==== Raw data ====

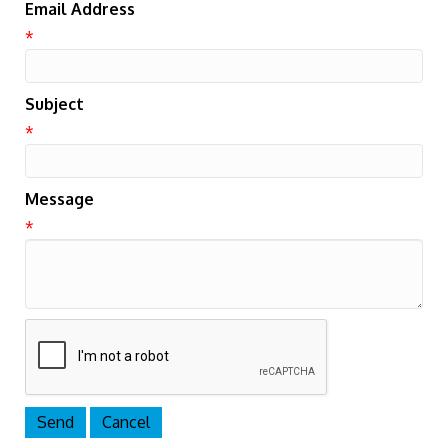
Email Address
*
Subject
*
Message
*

====
==== Raw data ====

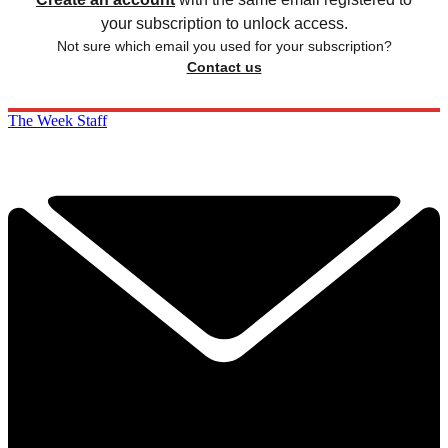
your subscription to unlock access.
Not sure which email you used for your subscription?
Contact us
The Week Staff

====

▶ [Task to complete]:
All lines in the listing above with the string "your" should be returned.

▶ [Result of the task]:
your subscription to unlock access.
Not sure which email you used for your subscription?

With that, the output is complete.